Yes, absolutely! I have not seen a definitive publication
to make it official, but the principles of zoological
nomenclature are very clear in this situation. I see
no way that the name Maylandia would not be ruled
the valid name, despite the wishful thinking of
the authors of Metriaclima. One day, we will all
know for certain.
Now something a bit personal if you agree. What
does your wife Joan think about your hobby? Is she
interested in these beautiful creatures too?
Joan enjoys watching my cichlids, but is not an aquarist.
She is very understanding and tolerant of this hobby,
luckily for me!
One of the most interesting new pages at your site
is a table showing trophic adaptation of Malawi Cichlids,
and my question is (because I am looking forward and I am
very impatient ;-): How long does it take to complete it
Michael? I hope that you will answer me: "Not too long."

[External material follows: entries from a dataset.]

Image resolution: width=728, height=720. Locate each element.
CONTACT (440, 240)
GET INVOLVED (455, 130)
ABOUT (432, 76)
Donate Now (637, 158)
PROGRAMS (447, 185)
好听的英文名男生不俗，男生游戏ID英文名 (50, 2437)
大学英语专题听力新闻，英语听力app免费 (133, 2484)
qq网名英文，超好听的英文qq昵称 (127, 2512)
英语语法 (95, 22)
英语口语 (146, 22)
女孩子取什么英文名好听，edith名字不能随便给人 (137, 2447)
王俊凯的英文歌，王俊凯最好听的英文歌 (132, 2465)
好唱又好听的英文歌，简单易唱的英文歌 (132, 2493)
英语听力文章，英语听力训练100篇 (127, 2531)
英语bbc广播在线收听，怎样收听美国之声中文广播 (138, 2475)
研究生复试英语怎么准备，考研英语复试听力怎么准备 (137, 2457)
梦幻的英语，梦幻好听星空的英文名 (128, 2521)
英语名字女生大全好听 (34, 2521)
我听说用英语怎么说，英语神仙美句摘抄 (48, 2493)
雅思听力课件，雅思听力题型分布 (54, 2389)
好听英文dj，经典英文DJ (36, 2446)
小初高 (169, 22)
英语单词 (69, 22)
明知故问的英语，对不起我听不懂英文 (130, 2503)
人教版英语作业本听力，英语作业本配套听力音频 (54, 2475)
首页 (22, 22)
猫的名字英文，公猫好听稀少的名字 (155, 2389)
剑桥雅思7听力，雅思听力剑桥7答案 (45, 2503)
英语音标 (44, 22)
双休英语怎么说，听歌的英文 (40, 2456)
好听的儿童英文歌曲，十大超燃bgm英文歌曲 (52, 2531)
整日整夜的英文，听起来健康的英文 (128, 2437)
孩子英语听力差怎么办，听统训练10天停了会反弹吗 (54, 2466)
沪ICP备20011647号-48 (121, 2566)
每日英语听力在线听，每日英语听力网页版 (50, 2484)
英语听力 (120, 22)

Sorry, Marzenna! It's not going to be completed soon.
I try to add another species now and then. With each one,
I include a thumbnail photo linked to my main page about
that species. I am looking critically at the photos I
originally posted on those "species pages," and am
reprocessing some of them. I was inexperienced at
optimizing photos for the Web when I started, and
many were too dark. Now, I can often improve the
quality substantially. I use Paint Shop Pro for
tuning most of the photos and other graphics.

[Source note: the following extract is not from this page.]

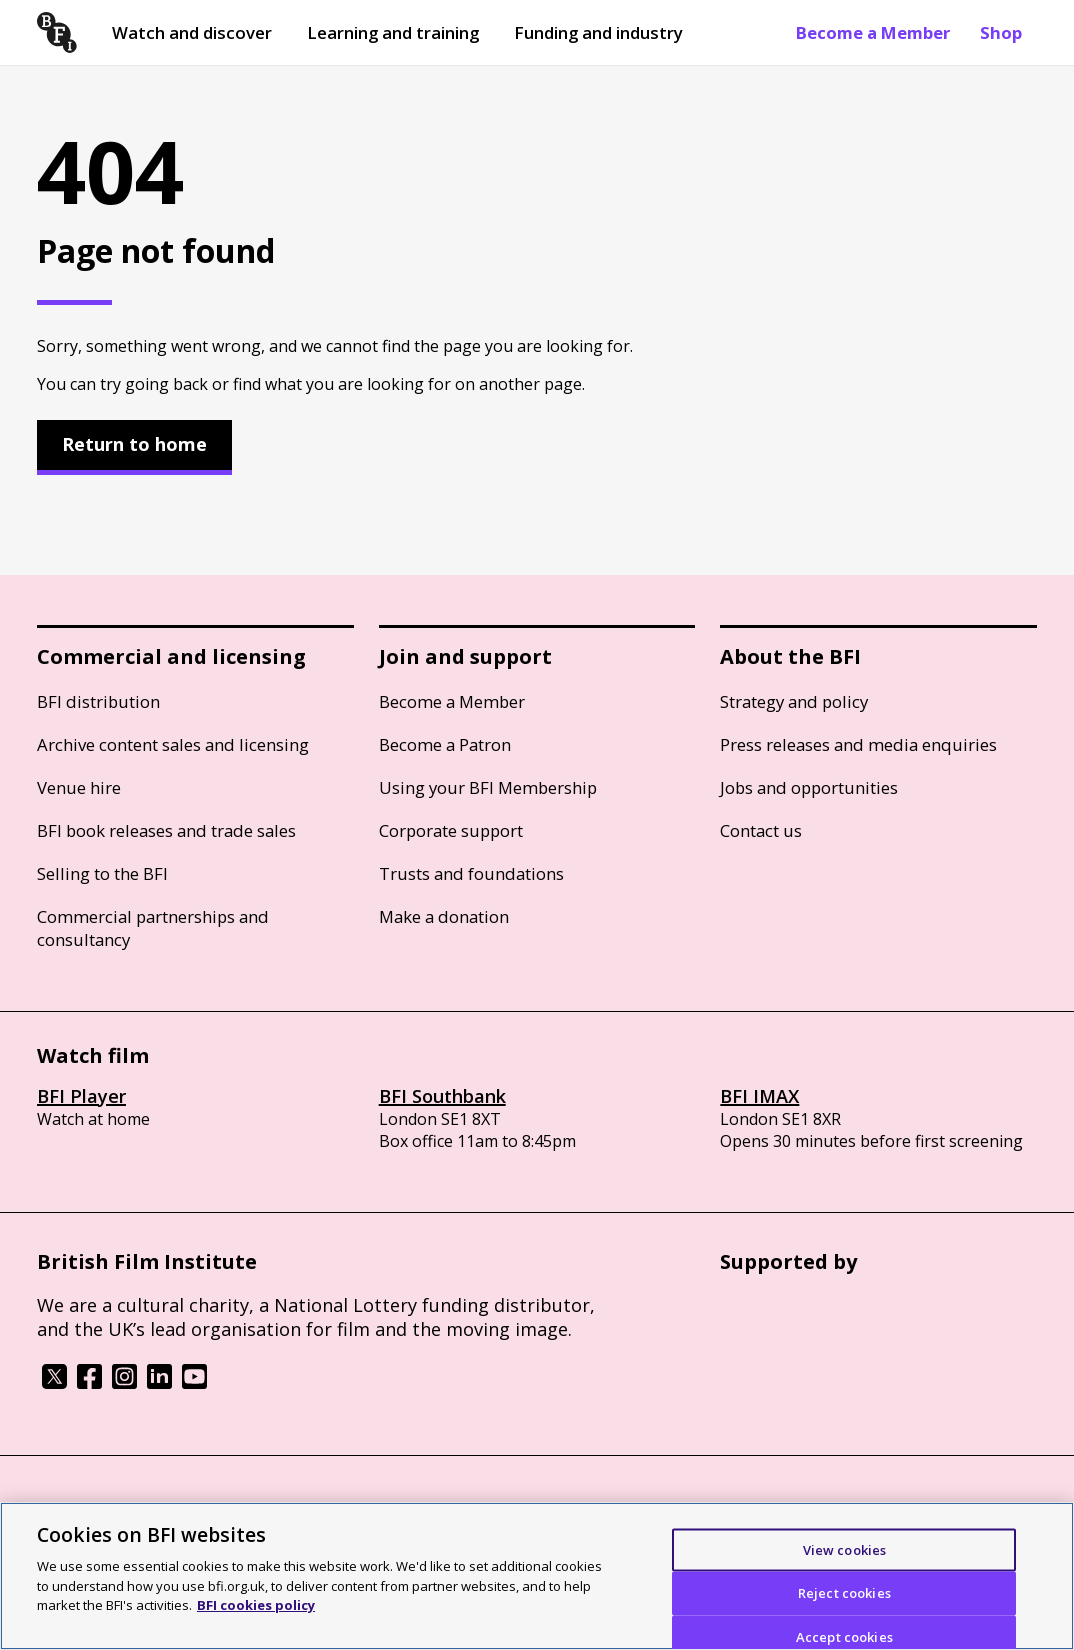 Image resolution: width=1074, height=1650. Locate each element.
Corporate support (451, 830)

Have you got any ideas about your site for the
future? What else do you want to add?
Oh, yes! Recently, I added a search box to supplement
the extensive index, and an always-current list of
significant changes and new pages (accessible from
a button on the homepage labeled "What's new here?").
My future plans and dreams for the site include:
- Possibly collaborating with a leading researcher to add
larger, higher quality photos of many of the fish
(discussions are under way).
- Expanding and upgrading the information offered
about each species. For many of them, I wrote only a
sentence or two at first. I also want to add locality
information about the specimens in my photos.
- Adding pages with photos of additional species -
I still have many mbuna photos taken at the Lake to
digitize and incorporate into pages. Ultimately,
of course, I would like to have a page illustrating
and summarizing every species, but this may be impossible!
- Several new FAQ pages with advice for aquarists
who are beginners at keeping cichlids - good species to
start with, keys to success, and so forth. Others are
far better at those matters than I am (I know you are a
better aquarist, Marzenna), and I already provide links
to the sites of experts, but my visitors seem to want
this information at my site, too, and I will try to oblige.
- A new section of scenic photos of the lake, habitat
photographs, and some photos of the Malawi countryside.
- A gazetteer of the names of lakeshore localities
and islands, linked to maps showing where they are located.
- Finally, I received a good suggestion by email just
the other day (don't be shocked at this one): Why not
provide recipes for cooking cichlids, Malawi-style? Farm-raised
tilapias are now available in many American markets
(and European ones?), and they are close relatives of
the delicious Malawi Chambo. I have a Malawi cookbook
with some good Chambo recipes... .
Thank you very much Michael for your kindness and
your time. I am sure your site will be still the best and
the most interesting for people obsessed with Malawi Cichlids.